Lorsque l’arbre a été mis en terre, il exige des soins. Le premier & le plus essentiel est de revêtir les tiges avec de la paille & de la recouvrir d’épines : cette paille est inutile, & même seroit nuisible pendant l’hiver, puisqu’elle entretiendroit contre la tige une humidité superflue, que le froid convertiroit en glace, & la glace envelopperoit alors la tige de toutes parts. La paille, au contraire, la doit maintenir fraîche au printemps, & soustraire son écorce à l’action trop directe du soleil pendant le printemps & pendant l’été. Les épines, dont le tout est recouvert, empêchent les bestiaux de venir se frotter contre les arbres, qu’ils couchent & déracinent souvent par la pesanteur de leur masse. La paille a encore l’avantage d’empêcher le tronc de bourgeonner, & la sève ne trouvant pas des issues est forcée de monter au sommet de la tige, d’y former & nourrir les branches nouvelles. Les agronomes prudens, qui ne font rien à la hâte, mais avec poids, mesure & discernement, ont la précaution, dès que les chaleurs se font sentir, de couvrir toute la superficie de la terre remuée au pied de l’arbre, avec des fagots de bruyères ou autres herbes, afin d’empêcher la trop facile évaporation de l’humidité de cette terre ameublie, & par conséquent d’y maintenir cette fraîcheur salutaire, qui assure la reprise & la végétation de l’arbre. Peu à peu ces herbes pourrissent & deviennent un nouvel engrais. On fera encore mieux si on recouvre ces herbes avec six pouces de terre. Un particulier, dans la vallée de Baigorri, a porté l’attention jusqu’à faire chauffer le pied de ses jeunes arbres pendant les cinq ou six premières années, non seulement avec la fougère dont on vient de parler, après leur avoir fait donner un labour sur un diamètre de six à sept pieds, mais encore avec de la terre, relevée de tout le pourtour de l’arbre. Ce travail donnoit plus de solidité au pied de l’arbre, & le fortifioit contre les coups de vents, ménageoit, dans toute la circonférence du terrein travaillé, une espèce de petit réservoir aux eaux pluviales.
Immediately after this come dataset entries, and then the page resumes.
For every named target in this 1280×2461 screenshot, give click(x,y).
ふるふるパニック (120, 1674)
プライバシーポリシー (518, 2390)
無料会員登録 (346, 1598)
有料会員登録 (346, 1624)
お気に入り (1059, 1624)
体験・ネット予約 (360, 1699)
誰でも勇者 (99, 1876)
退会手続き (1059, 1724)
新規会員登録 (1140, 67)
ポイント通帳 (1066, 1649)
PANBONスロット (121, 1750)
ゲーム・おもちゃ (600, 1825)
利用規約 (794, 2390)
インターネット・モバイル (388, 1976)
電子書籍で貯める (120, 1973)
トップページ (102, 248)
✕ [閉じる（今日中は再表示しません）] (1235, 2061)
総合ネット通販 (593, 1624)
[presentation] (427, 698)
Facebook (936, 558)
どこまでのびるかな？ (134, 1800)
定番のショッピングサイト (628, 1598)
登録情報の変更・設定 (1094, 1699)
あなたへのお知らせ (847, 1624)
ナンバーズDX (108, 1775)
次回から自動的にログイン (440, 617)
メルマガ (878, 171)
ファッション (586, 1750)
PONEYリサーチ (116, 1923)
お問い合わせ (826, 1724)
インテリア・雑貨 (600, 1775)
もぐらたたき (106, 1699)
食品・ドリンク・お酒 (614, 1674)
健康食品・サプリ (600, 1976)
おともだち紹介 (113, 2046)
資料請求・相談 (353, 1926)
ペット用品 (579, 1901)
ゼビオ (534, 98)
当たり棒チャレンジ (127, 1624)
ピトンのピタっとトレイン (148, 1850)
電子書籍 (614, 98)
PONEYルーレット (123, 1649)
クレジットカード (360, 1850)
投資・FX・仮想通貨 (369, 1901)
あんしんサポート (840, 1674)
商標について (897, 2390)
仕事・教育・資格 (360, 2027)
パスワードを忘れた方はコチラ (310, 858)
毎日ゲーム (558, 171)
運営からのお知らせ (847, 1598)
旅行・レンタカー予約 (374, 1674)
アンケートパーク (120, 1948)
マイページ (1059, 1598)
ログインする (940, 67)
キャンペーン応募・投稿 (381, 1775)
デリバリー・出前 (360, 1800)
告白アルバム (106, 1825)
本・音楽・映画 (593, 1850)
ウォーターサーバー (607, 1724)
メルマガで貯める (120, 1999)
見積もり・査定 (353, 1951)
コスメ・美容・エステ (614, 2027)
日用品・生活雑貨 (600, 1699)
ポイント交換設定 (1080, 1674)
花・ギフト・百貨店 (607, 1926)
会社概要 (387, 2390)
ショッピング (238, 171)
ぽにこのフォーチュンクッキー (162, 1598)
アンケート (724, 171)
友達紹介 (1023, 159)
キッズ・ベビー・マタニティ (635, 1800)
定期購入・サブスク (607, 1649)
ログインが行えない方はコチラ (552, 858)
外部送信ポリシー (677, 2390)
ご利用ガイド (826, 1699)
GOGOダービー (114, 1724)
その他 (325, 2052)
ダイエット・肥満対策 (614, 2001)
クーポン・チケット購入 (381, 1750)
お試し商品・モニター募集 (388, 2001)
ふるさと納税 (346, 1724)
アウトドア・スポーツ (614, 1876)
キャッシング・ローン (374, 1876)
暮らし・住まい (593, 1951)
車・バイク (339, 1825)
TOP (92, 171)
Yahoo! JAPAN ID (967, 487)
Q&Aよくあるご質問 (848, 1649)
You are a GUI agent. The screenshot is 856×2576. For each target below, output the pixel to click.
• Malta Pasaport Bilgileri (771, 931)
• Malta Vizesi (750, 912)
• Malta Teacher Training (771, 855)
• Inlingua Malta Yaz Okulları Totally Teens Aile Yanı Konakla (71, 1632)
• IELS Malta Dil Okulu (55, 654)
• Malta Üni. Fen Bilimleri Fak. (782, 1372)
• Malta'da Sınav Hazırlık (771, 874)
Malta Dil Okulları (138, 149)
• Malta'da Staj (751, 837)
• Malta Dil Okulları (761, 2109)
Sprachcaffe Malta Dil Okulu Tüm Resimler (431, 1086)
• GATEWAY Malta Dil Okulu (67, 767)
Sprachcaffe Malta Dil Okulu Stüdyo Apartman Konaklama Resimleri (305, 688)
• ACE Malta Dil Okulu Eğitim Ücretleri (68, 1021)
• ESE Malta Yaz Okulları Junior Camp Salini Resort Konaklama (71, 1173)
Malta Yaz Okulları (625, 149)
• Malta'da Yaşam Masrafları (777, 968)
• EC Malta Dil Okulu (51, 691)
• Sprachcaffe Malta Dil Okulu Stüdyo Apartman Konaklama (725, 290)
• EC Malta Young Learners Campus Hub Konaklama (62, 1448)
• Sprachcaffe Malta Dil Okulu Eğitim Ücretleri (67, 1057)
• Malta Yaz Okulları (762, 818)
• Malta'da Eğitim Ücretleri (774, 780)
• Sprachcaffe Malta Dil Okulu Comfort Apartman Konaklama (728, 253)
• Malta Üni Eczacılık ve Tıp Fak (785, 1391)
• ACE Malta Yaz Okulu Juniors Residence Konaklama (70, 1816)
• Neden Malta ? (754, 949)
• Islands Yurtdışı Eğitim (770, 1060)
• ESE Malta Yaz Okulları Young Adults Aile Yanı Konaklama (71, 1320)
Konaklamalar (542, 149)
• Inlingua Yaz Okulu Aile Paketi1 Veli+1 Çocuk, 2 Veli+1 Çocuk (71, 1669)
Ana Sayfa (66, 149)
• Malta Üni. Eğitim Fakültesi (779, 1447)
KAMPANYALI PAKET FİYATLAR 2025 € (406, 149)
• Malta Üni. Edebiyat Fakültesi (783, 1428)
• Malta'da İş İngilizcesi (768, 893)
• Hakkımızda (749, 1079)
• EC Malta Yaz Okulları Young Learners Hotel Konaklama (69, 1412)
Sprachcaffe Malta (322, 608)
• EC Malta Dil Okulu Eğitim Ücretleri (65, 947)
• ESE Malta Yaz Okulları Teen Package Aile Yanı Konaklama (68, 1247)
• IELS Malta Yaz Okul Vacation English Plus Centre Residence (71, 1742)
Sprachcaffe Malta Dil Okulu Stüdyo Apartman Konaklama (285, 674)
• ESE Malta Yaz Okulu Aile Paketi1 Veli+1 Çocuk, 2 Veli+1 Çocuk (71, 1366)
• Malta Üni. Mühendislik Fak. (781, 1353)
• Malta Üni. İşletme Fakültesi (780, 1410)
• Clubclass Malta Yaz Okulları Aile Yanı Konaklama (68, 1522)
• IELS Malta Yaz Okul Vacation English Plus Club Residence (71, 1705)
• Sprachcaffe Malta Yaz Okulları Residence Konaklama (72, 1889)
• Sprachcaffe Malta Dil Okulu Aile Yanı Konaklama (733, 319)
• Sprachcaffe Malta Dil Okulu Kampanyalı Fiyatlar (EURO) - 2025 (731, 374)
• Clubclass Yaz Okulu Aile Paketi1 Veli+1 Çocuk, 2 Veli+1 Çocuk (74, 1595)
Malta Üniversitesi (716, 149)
Il est résulté de ces sages précautions que ces châtaigniers ont fait des progrès si rapides, que dans l’espace de treize à quatorze ans, à compter du temps de leur transplantation dans la châtaigneraie, ils avoient au-dessus du talon trois pieds de circonférence, & qu’ils avoient produit du fruit depuis plusieurs années.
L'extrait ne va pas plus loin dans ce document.